He radiates talent – McKinley teacher finds music in (of all things) his heating system

To some, the groaning and creaking of an old steam heating system may be a painful reminder of how much heating oil costs these days, but to others like Travis Ramsey, those sounds are the sounds of music.

The McKinley Elementary School teacher and musical composer has taken inspiration from the old boiler and steam heat radiators at his Malden home, turning those sounds into a new musical composition.

That newest piece, ‘The Lost Art of Steam Heating,’ will make its Massachusetts premiere this Sunday, October 10, at 3 p.m. with the Wellesley Symphony Orchestra under Conductor Max Hobart.

It will take place at Mass Bay Community College in Wellesley.
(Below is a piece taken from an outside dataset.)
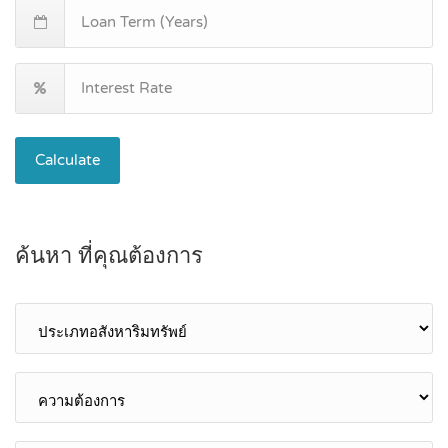
Calculate
ค้นหา ที่คุณต้องการ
“Our boiler is a 1937 model,” said Ramsey in an interview at the McKinley on Monday. “It was originally built to burn coal and it was converted to oil. It’s just a beast. My wife and I, this is our first home and we bought it in November 2007 [during the heating season]. I would always wake up in the middle of the night hearing these noises. I kept asking, ‘What is that noise?’ I had never experienced anything like that.”

It wasn’t long, though, before those awful noises became music to his ears.

“There were radiators that hissed like demented teapots, pipes that banged loud enough to shake the floors and that old 1937 steam boiler that roared like a lioness in heat,” said Ramsey.

Connecting those everyday, old-house sounds to music was just a natural reaction for Ramsey.

“I think that’s just the way I operate,” he said. “It was the perfect inspiration for a new piece.”

And inspiration works quickly for the McKinley teacher.

He was done with the entire composition by February.

Ramsey – who majored in music education at the University of Southern Maine (USM) – began composing music in middle school when he was growing up in Vermont.

He said he was always interested in music and, especially, in creating new music, and studied composition at USM.

“It is something I’ve always done,” he said. “It’s one of those things I do all the time. If I have a day off, that’s what I do.”

Such a pastime is not easy, as composing music is just as difficult as writing a novel, and there are more failures than successes.

He said he combines a great deal of study with good, old-fashioned trial and error.

“Basically, it is mostly trial and error – but mostly error,” he said with a laugh.

He said he also brings his passion for musical composition into the classroom at the McKinley; teaching kids how to make their own music.

“Kids in just about every age group do at least one composition project every year,” he said. “It’s all tailored to their age group, but I like to think it opens their minds to creativity.”

Ramsey has taught at the McKinley for seven years, as well as teaching part-time at the Lincoln, Garfield and the old Paul Revere Schools.

Ramsey’s composition has been performed previously by the USM orchestra, conducted by Robert Lehmann – who is well known in Revere for directing the North Shore Philharmonic. The directions call for a standard orchestra, but there are also some twists. In the percussion section, it calls for two real radiators and someone to make the sound of a lion’s roar.

He said that it was his wife, Gisela, who actually came up with the idea for using real radiators within the orchestra.

“After I finished the composition, I was in the basement hitting several old pipes that were left over from a previous project,” he said. “I was trying to find just the right sound. She came down to see what I was doing and suggested that I just use a real radiator. I went over an tapped on it, and said, ‘Oh yea.’ So, I have to give her credit on that.”

Ramsey said that he actually borrowed the name of his composition, ‘The Lost Art of Steam Heating’ from a book he and his wife used to tune up their boiler, which, unfortunately, took away the interesting sounds.

“We’re happy to report that the entire system – radiators, pipes and all – purrs like a kitten,” he said.

And, while the boiler and radiators in the 100-plus year old McKinley School are pretty musical in that respect, he said it was the creaky, old wooden floors that interested him.

“I love the creaks in the floors here at the McKinley,” he said. “They make some pretty strange sounds. I don’t know if that’s another composition. We’ll have to see about that. You never know.”

Tickets to the Wellesley Symphony Orchestra’s performance of Ramsey’s composition are $20 for adults and $15 for students and seniors. Children are free with an adult paid admission.